Some diseases can stay dormant in blood and become active at a later time. These diseases are classified as diseases which are transmitted via bodily fluids, especially during delivery when the virus might potentially spread to the baby during the pregnancy. The blood will be tested for viruses such as Hepatitis, Cytomegalovirus (CMV), Human T-cell Lymphotropic Virus (HTLV), Human Immunodeficiency Virus (HIV) (the virus that causes AIDS) and Venereal Disease Research Laboratory (VDRL) tests for an antibody that can be produced in people who have Syphilis. The tests will be used to find out if the donated cord blood is eligible to be stored in the public cord blood bank.
SCBB has a strictly-confidential clause and donors are identified by a unique number rather than by name. Thus, absolute confidentiality is assured.
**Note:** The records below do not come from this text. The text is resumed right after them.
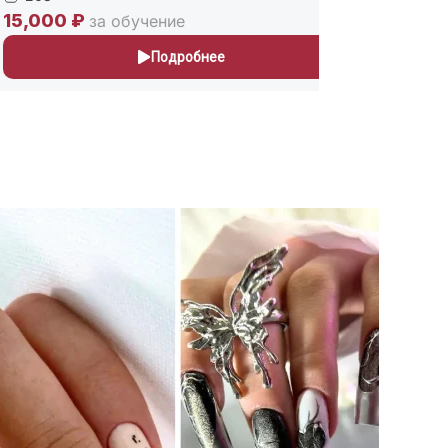
00 ₽
30,000 ₽
за обучение
Подробнее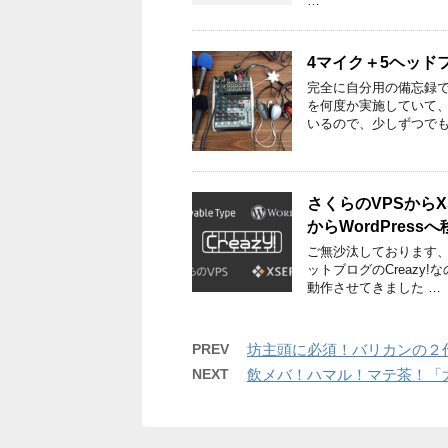
…
4マイク＋5ヘッド
完全に自分用の備忘録です
を何度か実施していて
いるので、少しずつでも
さくらのVPSからX
からWordPress
ご無沙汰しております、
ットブログのCreazy!
動作させてきました …
PREV
坊主頭に必須！バリカンの２代目
NEXT
飲メバ！ハマル！マテ茶！「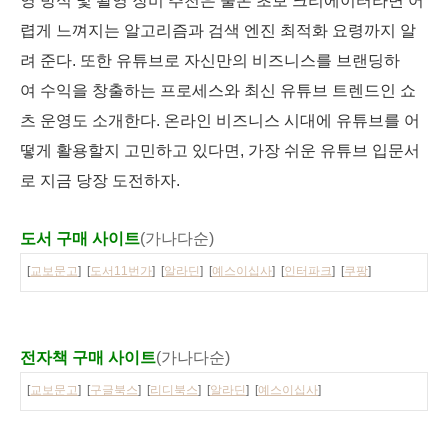
영 방식 및 촬영 장비 추천은 물론 초보 크리에이터라면 어
렵게 느껴지는 알고리즘과 검색 엔진 최적화 요령까지 알
려 준다. 또한 유튜브로 자신만의 비즈니스를 브랜딩하
여 수익을 창출하는 프로세스와 최신 유튜브 트렌드인 쇼
츠 운영도 소개한다. 온라인 비즈니스 시대에 유튜브를 어
떻게 활용할지 고민하고 있다면, 가장 쉬운 유튜브 입문서
로 지금 당장 도전하자.
도서 구매 사이트
(가나다순)
[
교보문고
] [
도서11번가
] [
알라딘
] [
예스이십사
] [
인터파크
] [
쿠팡
]
전자책 구매 사이트
(가나다순)
[
교보문고
] [
구글북스
] [
리디북스
] [
알라딘
] [
예스이십사
]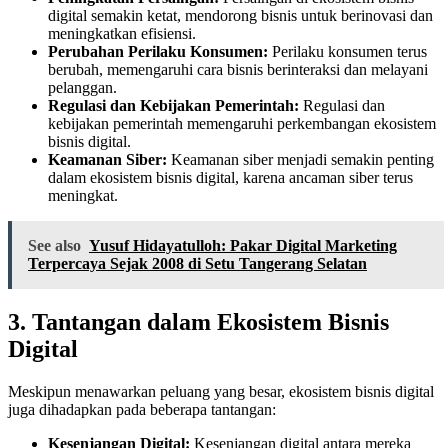
digital semakin ketat, mendorong bisnis untuk berinovasi dan
meningkatkan efisiensi.
Perubahan Perilaku Konsumen:
Perilaku konsumen terus
berubah, memengaruhi cara bisnis berinteraksi dan melayani
pelanggan.
Regulasi dan Kebijakan Pemerintah:
Regulasi dan
kebijakan pemerintah memengaruhi perkembangan ekosistem
bisnis digital.
Keamanan Siber:
Keamanan siber menjadi semakin penting
dalam ekosistem bisnis digital, karena ancaman siber terus
meningkat.
See also
Yusuf Hidayatulloh: Pakar Digital Marketing
Terpercaya Sejak 2008 di Setu Tangerang Selatan
3. Tantangan dalam Ekosistem Bisnis
Digital
Meskipun menawarkan peluang yang besar, ekosistem bisnis digital
juga dihadapkan pada beberapa tantangan:
Kesenjangan Digital:
Kesenjangan digital antara mereka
No donor information will be released to anyone other than the donor herself. However, SCBB must comply under the Infectious Disease Act to report positive result(s) to the Ministry of Health. The donor mother will also be notified through her physician of any positive result.
The donated cord blood units have to be free from infections and genetic diseases, as it will be used for saving patients who are already immunologically compromised by their own condition and any slight infections from the cord blood transfused could potentially be deadly.